La déchéance

Il y a dans beaucoup de familles un vieil oncle insortable, qui fait honte à tout le monde par des propos dont on ne sait s’il faut les attribuer à la sénilité, ou s’ils expriment la personnalité profonde de celui qui les profère. C’est le cas de Roland Dumas, qui vient une nouvelle fois de s’illustrer de la pire des manières en s’en prenant à Manuel Valls, sous prétexte qu’il serait sous l’influence de sa femme, Anne Gravoin, musicienne reconnue, mais qui aurait le tort, aux yeux du vieillard, d’être juive.

 

Roland Dumas se défend de tout antisémitisme au nom de son père, effectivement grand résistant et fusillé par les Allemands en 1944. À cette époque, le jeune Roland Dumas est lui aussi du bon côté et sa carrière politique va se dérouler à l’ombre de la résistance et de la famille socialiste. Proche de Mitterrand, il le défendra dans l’affaire de l’Observatoire, une première ombre au tableau. Il défendra aussi le Canard enchainé et prendra position pour la décolonisation.

Bref, s’il avait eu le destin d’un James Dean, prématurément arraché à l’affection de ses proches, l’histoire aurait peut-être salué sa mémoire et nous n’aurions pas eu à déplorer son comportement ultérieur. Car le pouvoir corrompt, c’est bien connu, et le ministre Dumas sera impliqué dans le scandale des commissions pour la vente de frégates à Taïwan. On se souvient de ses largesses à l’égard de sa maitresse, Christine Deviers-Joncour, dont elle utilisait une partie pour lui offrir des chaussures de luxe, qui lui ont valu le surnom de Monsieur un smic à chaque pied.
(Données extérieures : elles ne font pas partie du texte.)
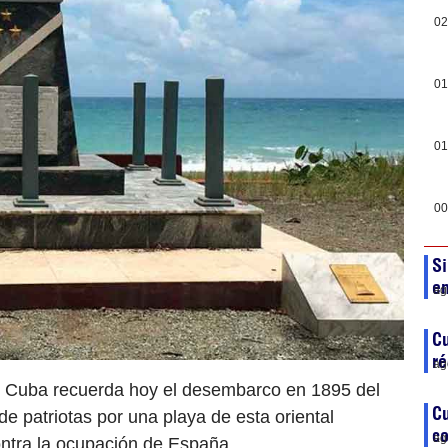
02
01
01
00
Si
en
ag
Cu
ré
ag
) Cuba recuerda hoy el desembarco en 1895 del
Cu
 patriotas por una playa de esta oriental
co
ag
ontra la ocupación de España.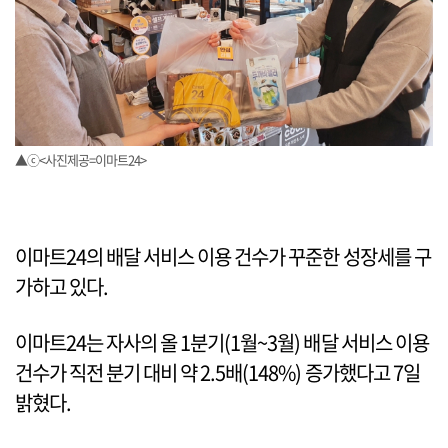
▲ⓒ<사진제공=이마트24>
이마트24의 배달 서비스 이용 건수가 꾸준한 성장세를 구
가하고 있다.
이마트24는 자사의 올 1분기(1월~3월) 배달 서비스 이용
건수가 직전 분기 대비 약 2.5배(148%) 증가했다고 7일
밝혔다.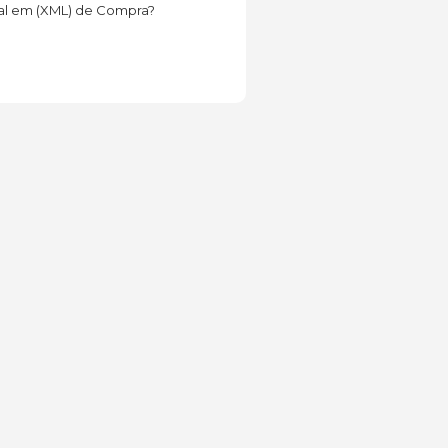
cal em (XML) de Compra?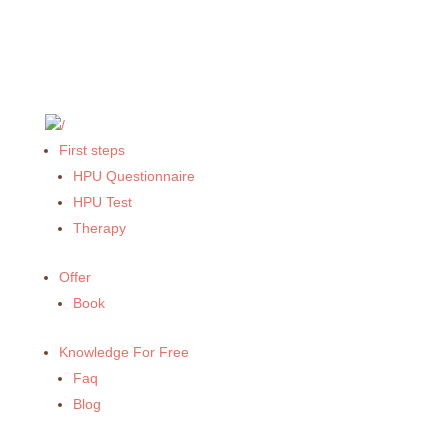
First steps
HPU Questionnaire
HPU Test
Therapy
Offer
Book
Knowledge For Free
Faq
Blog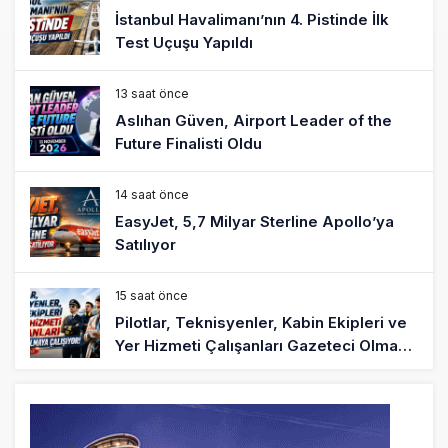
İstanbul Havalimanı’nın 4. Pistinde İlk
Test Uçuşu Yapıldı
13 saat önce
Aslıhan Güven, Airport Leader of the
Future Finalisti Oldu
14 saat önce
EasyJet, 5,7 Milyar Sterline Apollo’ya
Satılıyor
15 saat önce
Pilotlar, Teknisyenler, Kabin Ekipleri ve
Yer Hizmeti Çalışanları Gazeteci Olmaya
Çalışıyor!
17 saat önce
BookingAgora’dan Dubai’ye iki FAM Trip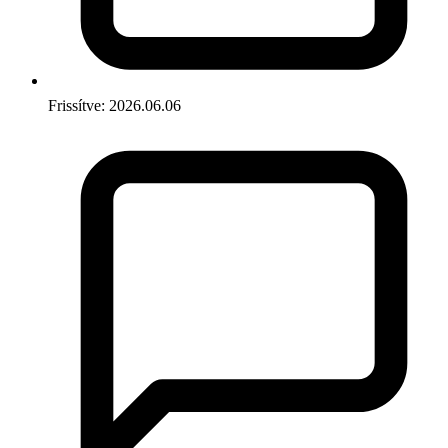
Frissítve: 2026.06.06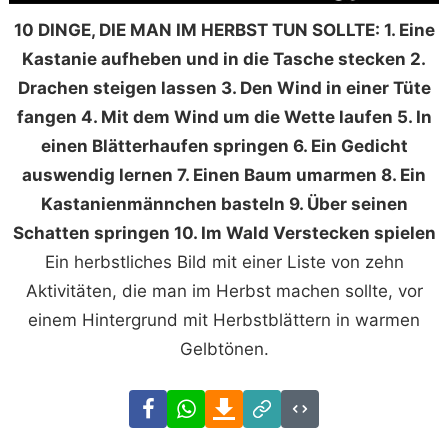
10 DINGE, DIE MAN IM HERBST TUN SOLLTE: 1. Eine
Kastanie aufheben und in die Tasche stecken 2.
Drachen steigen lassen 3. Den Wind in einer Tüte
fangen 4. Mit dem Wind um die Wette laufen 5. In
einen Blätterhaufen springen 6. Ein Gedicht
auswendig lernen 7. Einen Baum umarmen 8. Ein
Kastanienmännchen basteln 9. Über seinen
Schatten springen 10. Im Wald Verstecken spielen
Ein herbstliches Bild mit einer Liste von zehn
Aktivitäten, die man im Herbst machen sollte, vor
einem Hintergrund mit Herbstblättern in warmen
Gelbtönen.
Facebook
WhatsApp
Download
Link
Code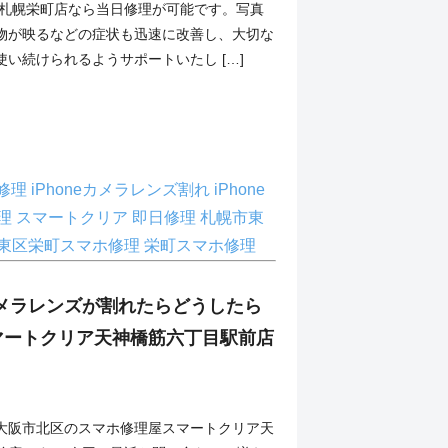
ン札幌栄町店なら当日修理が可能です。写真
物が映るなどの症状も迅速に改善し、大切な
い続けられるようサポートいたし […]
ni修理
iPhoneカメラレンズ割れ
iPhone
理
スマートクリア
即日修理
札幌市東
東区栄町スマホ修理
栄町スマホ修理
のカメラレンズが割れたらどうしたら
マートクリア天神橋筋六丁目駅前店
大阪市北区のスマホ修理屋スマートクリア天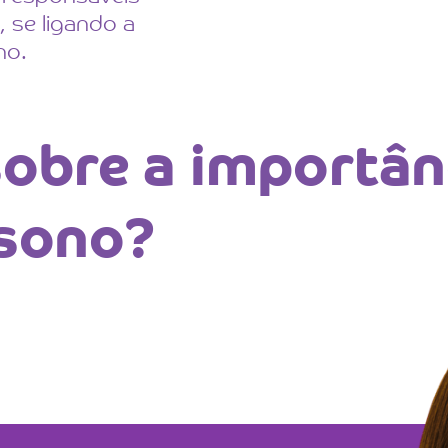
, se ligando a
no.
obre a importân
 sono?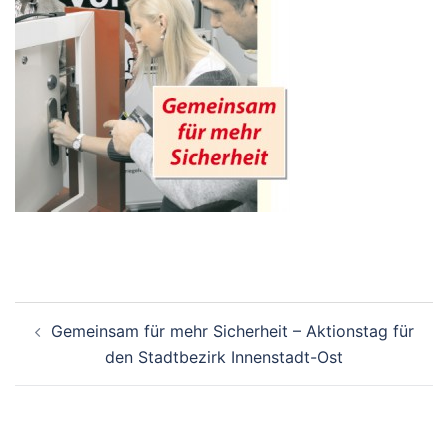
Beitrags-
Gemeinsam für mehr Sicherheit – Aktionstag für
Navigation
den Stadtbezirk Innenstadt-Ost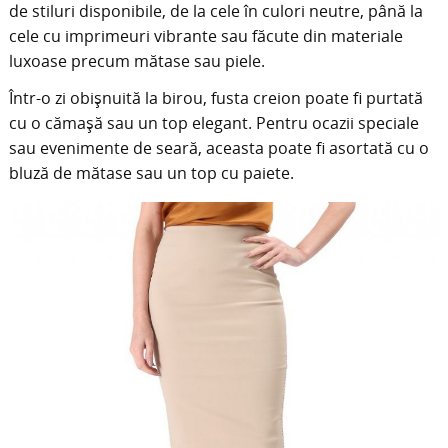
de stiluri disponibile, de la cele în culori neutre, până la
cele cu imprimeuri vibrante sau făcute din materiale
luxoase precum mătase sau piele.
Într-o zi obișnuită la birou, fusta creion poate fi purtată
cu o cămașă sau un top elegant. Pentru ocazii speciale
sau evenimente de seară, aceasta poate fi asortată cu o
bluză de mătase sau un top cu paiete.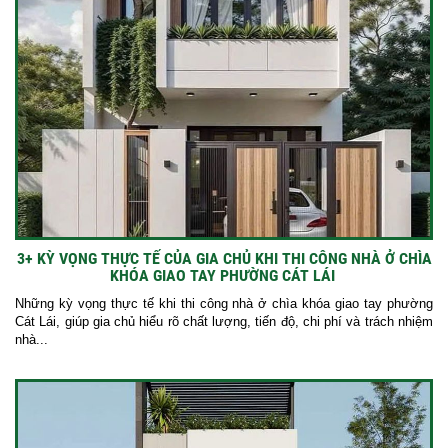
3+ KỲ VỌNG THỰC TẾ CỦA GIA CHỦ KHI THI CÔNG NHÀ Ở CHÌA
KHÓA GIAO TAY PHƯỜNG CÁT LÁI
Những kỳ vọng thực tế khi thi công nhà ở chìa khóa giao tay phường
Cát Lái, giúp gia chủ hiểu rõ chất lượng, tiến độ, chi phí và trách nhiệm
nhà...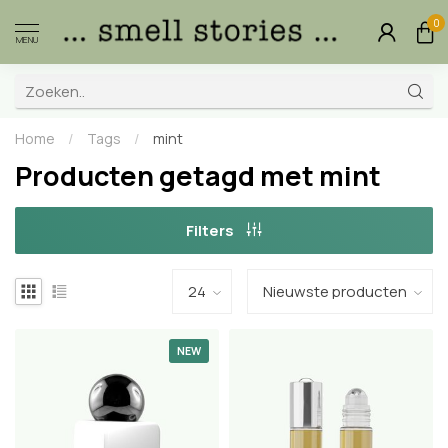
0
MENU
Home
/
Tags
/
mint
Producten getagd met mint
Filters
NEW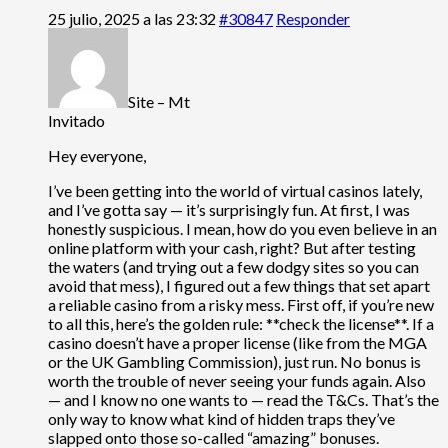
25 julio, 2025 a las 23:32
#30847
Responder
Site – Mt
Invitado
Hey everyone,
I’ve been getting into the world of virtual casinos lately,
and I’ve gotta say — it’s surprisingly fun. At first, I was
honestly suspicious. I mean, how do you even believe in an
online platform with your cash, right? But after testing
the waters (and trying out a few dodgy sites so you can
avoid that mess), I figured out a few things that set apart
a reliable casino from a risky mess. First off, if you’re new
to all this, here’s the golden rule: **check the license**. If a
casino doesn’t have a proper license (like from the MGA
or the UK Gambling Commission), just run. No bonus is
worth the trouble of never seeing your funds again. Also
— and I know no one wants to — read the T&Cs. That’s the
only way to know what kind of hidden traps they’ve
slapped onto those so-called “amazing” bonuses.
La légende veut que Mitterrand dise qu’il avait deux avocats : Badinter pour le droit et Dumas pour le tordu. Après ses exploits dans le cadre de la Françafrique, son protecteur lui accordera une retraite dorée en le désignant président du Conseil constitutionnel. Il aura ainsi le temps de valider les comptes de campagne de Chirac et de Balladur, aussi manifestement irréguliers les uns que les autres, avant de devoir démissionner, rattrapé par les affaires. La suite n’est qu’une longue descente aux enfers, pendant laquelle il s’acoquine avec Jacques Vergès qu’il rejoint dans la sénilité, jusqu’à ce triste épisode sur BFMTV où il dérape en direct en répondant à Jean-Jacques Bourdin. Malgré ses 93 ans, il a manifestement toute sa tête. Ces propos n’en sont que plus graves, surtout dans le contexte actuel.